For many people, the pantry shelves represent the last frontier of organizing in the kitchen. Never was this more true that in my own kitchen, despite being in business for over 3 years as a professional organizer.
Organizing a pantry, often filled with half-full boxes of dry goods, is an exercise in matching up the right container with the right food stuff to fit in the right space. Remember those pre-school “fit the right shape into the right hole”? Here are some strategies to help you along:
- Rigid containers always store better than floppy bags. It doesn’t matter whether you are purchasing food storage containers from a direct marketing distributor or the dollar store, consider repackaging your dry goods out of their original product bag into a rigid food storage container.
- Go vertical – often we loose valuable storage space by not using up the full height of a storage shelf. Try and fill up as much of the shelf height as possible. If necesary, consider investing in some additional shelf steps to turn a tall shelf into two shorter shelves.
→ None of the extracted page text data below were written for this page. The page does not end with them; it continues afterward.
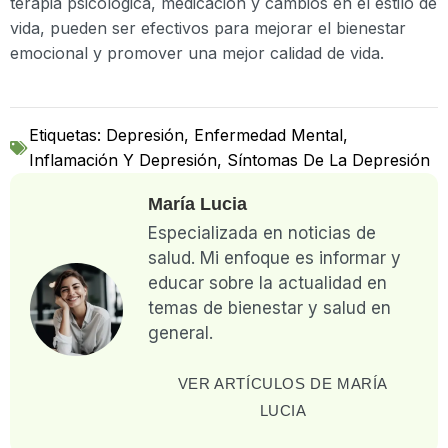
terapia psicológica, medicación y cambios en el estilo de
vida, pueden ser efectivos para mejorar el bienestar
emocional y promover una mejor calidad de vida.
Etiquetas:
Depresión
,
Enfermedad Mental
,
Inflamación Y Depresión
,
Síntomas De La Depresión
María Lucia
Especializada en noticias de
salud. Mi enfoque es informar y
educar sobre la actualidad en
temas de bienestar y salud en
general.
VER ARTÍCULOS DE MARÍA
LUCIA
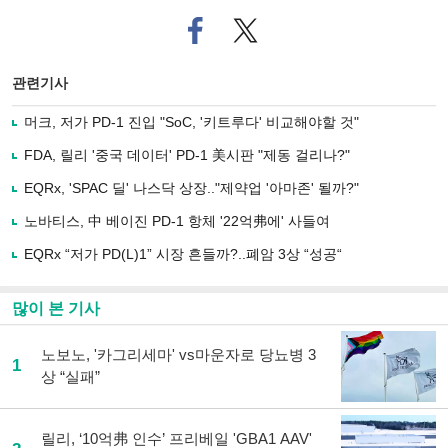
페
트위
이
터로
스
기사
북
공유
관련기사
으
하기
로
머크, 저가 PD-1 진입 "SoC, '키트루다' 비교해야할 것"
기
사
FDA, 릴리 '중국 데이터' PD-1 美시판 "제동 걸리나?"
공
유
EQRx, 'SPAC 딜' 나스닥 상장.."제약업 '아마존' 될까?"
하
노바티스, 中 베이진 PD-1 항체 '22억弗에' 사들여
기
EQRx “저가 PD(L)1” 시장 흔들까?..폐암 3상 “성공“
많이 본 기사
노보노, '카그리세마' vs마운자로 당뇨병 3
1
상 “실패”
릴리, ‘10억弗 인수’ 프리베일 'GBA1 AAV'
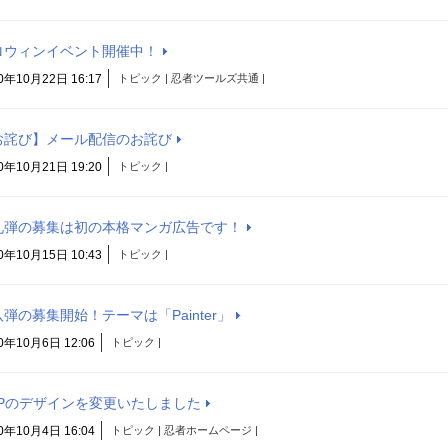
ロウィンイベント開催中！
0年10月22日 16:17
トピック | 忍者ツールズ共通 |
お詫び】メール配信のお詫び
0年10月21日 19:20
トピック |
九弾の募集は初の本格マンガ広告です！
0年10月15日 10:43
トピック |
弾の募集開始！テーマは「Painter」
0年10月6日 12:06
トピック |
OPのデザインを変更いたしました
0年10月4日 16:04
トピック | 忍者ホームページ |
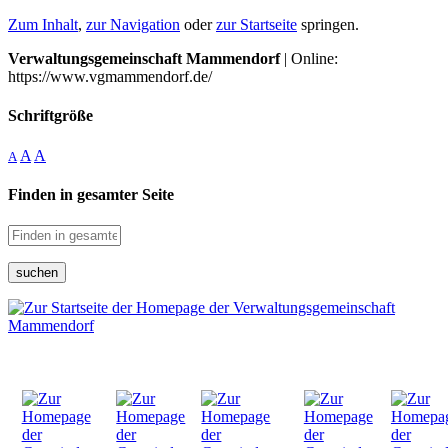
Zum Inhalt
,
zur Navigation
oder
zur Startseite
springen.
Verwaltungsgemeinschaft Mammendorf
| Online:
https://www.vgmammendorf.de/
Schriftgröße
A
A
A
Finden in gesamter Seite
suchen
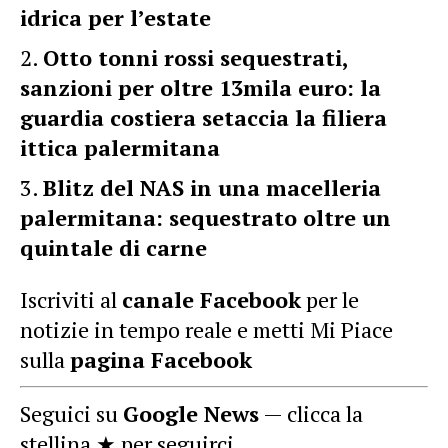
idrica per l’estate
Otto tonni rossi sequestrati,
sanzioni per oltre 13mila euro: la
guardia costiera setaccia la filiera
ittica palermitana
Blitz del NAS in una macelleria
palermitana: sequestrato oltre un
quintale di carne
Iscriviti al
canale Facebook
per le
notizie in tempo reale e metti Mi Piace
sulla
pagina Facebook
Seguici su
Google News
— clicca la
stellina ★ per seguirci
- Label – no surprise here. Labels provide directed choice. It’s like opening up the pantry and finding the road map with your route already marked to the wild rice or icing sugar.
- Buy only what you use – get rid of what you don’t. If your family won’t eat the whole wheat pasta no matter how many different versions of their favourite sauce you put on it – get rid of it. (Maybe the neighbour’s children will eat it?). Your pantry space is valuable – don’t use it to warehouse food you won’t use.
- Group similar items together. If all the vinegar is organized together on the shelf, determing if you have any balsamic for the new salad dressing recipe is much easier.
- Enjoy! After your hard work of sorting, repackaging and organizing the food – plan a great meal for yourself and/or your family to celebrate all the great food you found in there!